TEM characterization of stacking relations in I/S of expanded shale samples from the Gulf Coast and Michigan Basin was carried out to address the issues of the degree of coherency and the nature of layer stacking sequences in smectite, I/S and illite. The two-dimensional lattice fringe images obtained from this study show that cross fringes are commonly observed to be continuous over at least 3–4 layers for smectite, 6–7 layers for ordered I/S and 9–10 layers for illite-rich I/S. This demonstrates that such sequences are coherent, or at least semi-coherent (in smectite) units (MacEwan crystallites). The observations demonstrate that so-called fundamental particles are fragments of MacEwan crystallites formed primarily as a result of disaggregation along weakly-bonded smectite interlayers. However, both 0k1 and h01 reflections may coexist in selected area electron diffraction (SAED) patterns. The frequency of occurrence of the coexistence in SAED patterns decreases in the order smectite, I/S and illite for Gulf Coast samples. This is consistent with the presence of turbostratically-related interfaces in packets of all of these materials. Therefore, any given layer sequence in smectite, ordered I/S and illite may have both turbostratic and coherent interfaces. The proportion of coherently-related layers increases with increasing proportion of illite-like layers. The concept of fundamental or elementary particles is not related to layer sequences in non-disaggregated, original rocks. Indeed, it implies relations that are not valid.
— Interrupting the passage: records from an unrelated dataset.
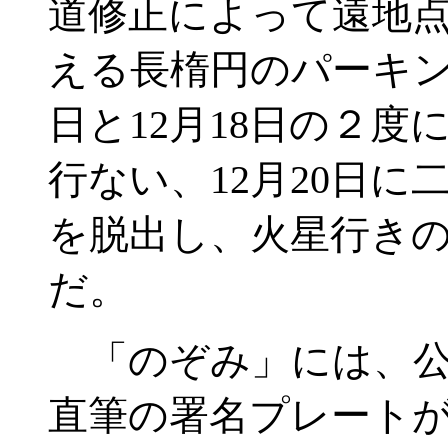
道修正によって遠地
える長楕円のパーキン
日と12月18日の２
行ない、12月20日
を脱出し、火星行き
だ。
「のぞみ」には、公
直筆の署名プレート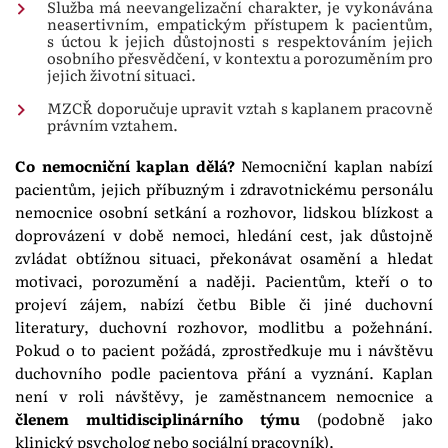
Služba má neevangelizační charakter, je vykonávána
neasertivním, empatickým přístupem k pacientům,
s úctou k jejich důstojnosti s respektováním jejich
osobního přesvědčení, v kontextu a porozuměním pro
jejich životní situaci.
MZCŘ doporučuje upravit vztah s kaplanem pracovně
právním vztahem.
Co nemocniční kaplan dělá?
Nemocniční kaplan nabízí
pacientům, jejich příbuzným i zdravotnickému personálu
nemocnice osobní setkání a rozhovor, lidskou blízkost a
doprovázení v době nemoci, hledání cest, jak důstojně
zvládat obtížnou situaci, překonávat osamění a hledat
motivaci, porozumění a naději. Pacientům, kteří o to
projeví zájem, nabízí četbu Bible či jiné duchovní
literatury, duchovní rozhovor, modlitbu a požehnání.
Pokud o to pacient požádá, zprostředkuje mu i návštěvu
duchovního podle pacientova přání a vyznání. Kaplan
není v roli návštěvy, je zaměstnancem nemocnice a
členem multidisciplinárního týmu
(podobně jako
klinický psycholog nebo sociální pracovník).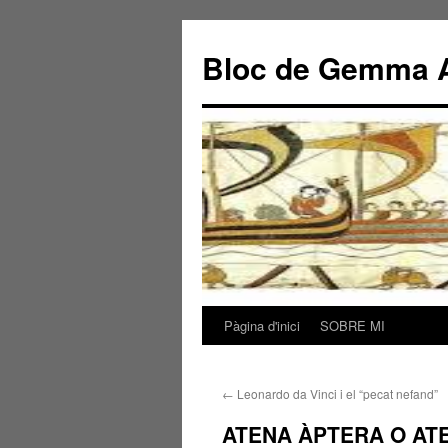
Bloc de Gemma A
Pàgina d'inici
SOBRE MI
Vés
al
←
Leonardo da Vinci i el “pecat nefand”
contingut
ATENA ÀPTERA O AT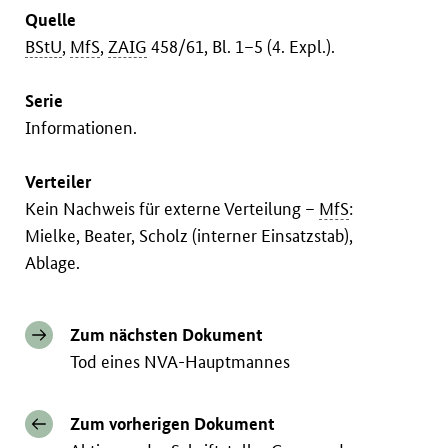
Quelle
BStU
,
MfS
,
ZAIG
458/61, Bl. 1–5 (4. Expl.).
Serie
Informationen.
Verteiler
Kein Nachweis für externe Verteilung –
MfS
:
Mielke, Beater, Scholz (interner Einsatzstab),
Ablage.
Zum nächsten Dokument
Tod eines NVA-Hauptmannes
Zum vorherigen Dokument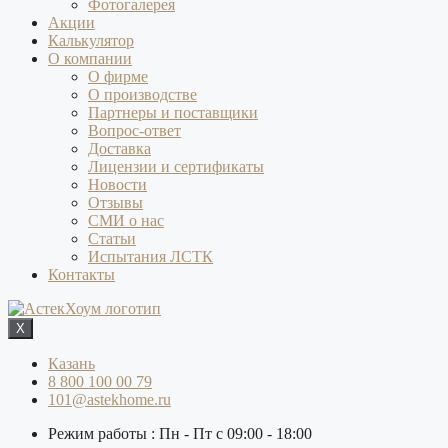
Фотогалерея
Акции
Калькулятор
О компании
О фирме
О производстве
Партнеры и поставщики
Вопрос-ответ
Доставка
Лицензии и сертификаты
Новости
Отзывы
СМИ о нас
Статьи
Испытания ЛСТК
Контакты
X
Казань
8 800 100 00 79
101@astekhome.ru
Режим работы : Пн - Пт с 09:00 - 18:00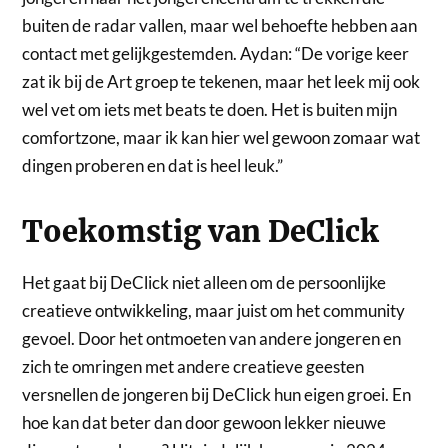
buiten de radar vallen, maar wel behoefte hebben aan
contact met gelijkgestemden. Aydan: “De vorige keer
zat ik bij de Art groep te tekenen, maar het leek mij ook
wel vet om iets met beats te doen. Het is buiten mijn
comfortzone, maar ik kan hier wel gewoon zomaar wat
dingen proberen en dat is heel leuk.”
Toekomstig van DeClick
Het gaat bij DeClick niet alleen om de persoonlijke
creatieve ontwikkeling, maar juist om het community
gevoel. Door het ontmoeten van andere jongeren en
zich te omringen met andere creatieve geesten
versnellen de jongeren bij DeClick hun eigen groei. En
hoe kan dat beter dan door gewoon lekker nieuwe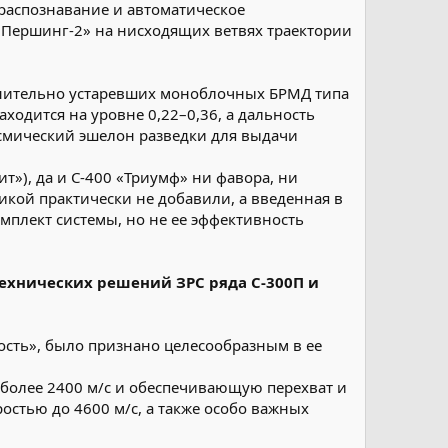
распознавание и автоматическое
«Першинг-2» на нисходящих ветвях траектории
внительно устаревших моноблочных БРМД типа
аходится на уровне 0,22–0,36, а дальность
осмический эшелон разведки для выдачи
»), да и С-400 «Триумф» ни фавора, ни
кой практически не добавили, а введенная в
омплект системы, но не ее эффективность
технических решений ЗРС ряда С-300П и
ость», было признано целесообразным в ее
более 2400 м/с и обеспечивающую перехват и
остью до 4600 м/с, а также особо важных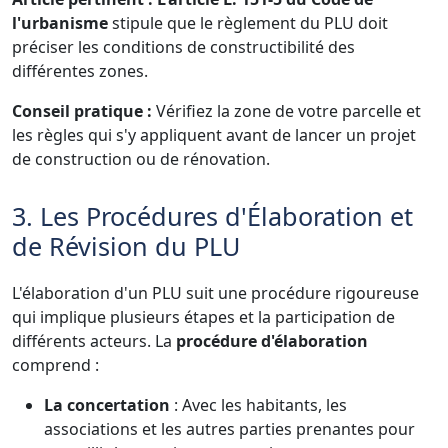
l'urbanisme
stipule que le règlement du PLU doit
préciser les conditions de constructibilité des
différentes zones.
Conseil pratique :
Vérifiez la zone de votre parcelle et
les règles qui s'y appliquent avant de lancer un projet
de construction ou de rénovation.
3. Les Procédures d'Élaboration et
de Révision du PLU
L'élaboration d'un PLU suit une procédure rigoureuse
qui implique plusieurs étapes et la participation de
différents acteurs. La
procédure d'élaboration
comprend :
La concertation
: Avec les habitants, les
associations et les autres parties prenantes pour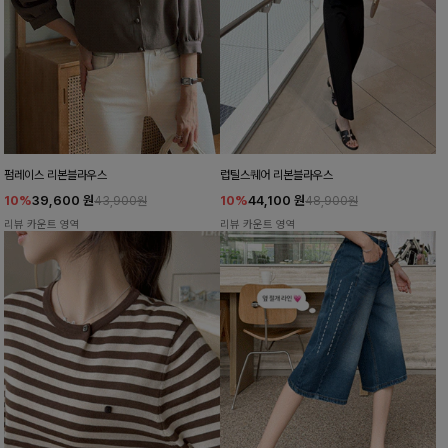
펌레이스 리본블라우스
럽틸스퀘어 리본블라우스
10%
39,600
원
10%
44,100
원
43,900원
48,900원
리뷰 카운트 영역
리뷰 카운트 영역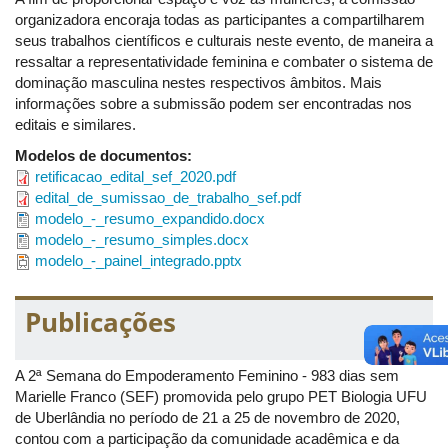
Petiana Fernanda Oliveira Rodrigues
organizadora encoraja todas as participantes a compartilharem
seus trabalhos científicos e culturais neste evento, de maneira a
Petiana Isabella Dias de Oliveira
ressaltar a representatividade feminina e combater o sistema de
Petiano Kelvin Oliveira dos Santos
dominação masculina nestes respectivos âmbitos. Mais
informações sobre a submissão podem ser encontradas nos
Comissão Científica:
editais e similares.
Petiana Jenyffer Stefany Pereira Martins
Modelos de documentos:
Petiano Pedro Augusto Oliveira
retificacao_edital_sef_2020.pdf
edital_de_sumissao_de_trabalho_sef.pdf
Pareceristas:
modelo_-_resumo_expandido.docx
Profa. Dra. Daniela Franco Carvalho
modelo_-_resumo_simples.docx
modelo_-_painel_integrado.pptx
Prof. Dr. Sandro Prado Santos
Profa. Dra. Maria Lúcia Vannuchi
Publicações
Coordenação geral:
Petiana Luana Carvalho Luz
A 2ª Semana do Empoderamento Feminino - 983 dias sem
Petiana Ysla Cardoso.
Marielle Franco (SEF) promovida pelo grupo PET Biologia UFU
de Uberlândia no período de 21 a 25 de novembro de 2020,
Tutora Profa. Ariádine Cristine de Almeida.
contou com a participação da comunidade acadêmica e da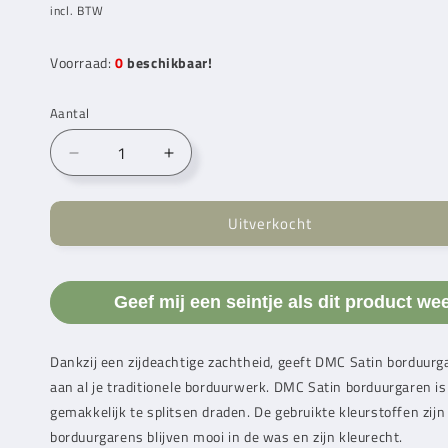
prijs
incl. BTW
Voorraad:
0
beschikbaar!
Aantal
Aantal
Aantal
verlagen
verhogen
voor
voor
Uitverkocht
DMC
DMC
Satin
Satin
S898
S898
Geef mij een seintje als dit product we
Dankzij een zijdeachtige zachtheid, geeft
DMC Satin borduur
g
aan al je traditionele borduurwerk.
DMC Satin borduur
garen is
gemakkelijk te splitsen draden.
De gebruikte kleurstoffen zijn
borduur
garens
blijven mooi in de was en zijn kleurecht.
The lattice fringe images, SAED and optical diffraction patterns demonstrate that where layers are coherently-related, 2M1 is the dominant polytypic sequence in all samples. However, this periodic 2M1 stacking is so frequently interrupted by stacking faults in smectite that it gives rise to apparent lMd polytypism. The degree to which the periodic 2M1 sequences are interrupted by stacking faults decreases with increasing proportion of illite-like layers. The SAED patterns of I/S and illite unmodified since its formation are diffuse parallel to c* and have poorly-defined, non-periodic reflections for indices k ≠ 3N as a measure of local ordering superimposed on poorly-ordered coherent sequences with a turbostratic component. X-ray diffraction (XRD) patterns, as integrated over domains with a range of heterogeneous stacking relations, do not represent simple mixtures of discrete IM and 2M1 polytypes.
The observations of this study imply that dissolution-crystallization is a dominant mechanism for the smectite-to-illite transition. The semi-coherent stacking of smectite-like layers in smectite-rich samples implies that either a dissolution-crystallization process took place subsequent to deposition of detrital smectite or that Gulf Coast smectite is an in-situ alteration product of volcanic ash.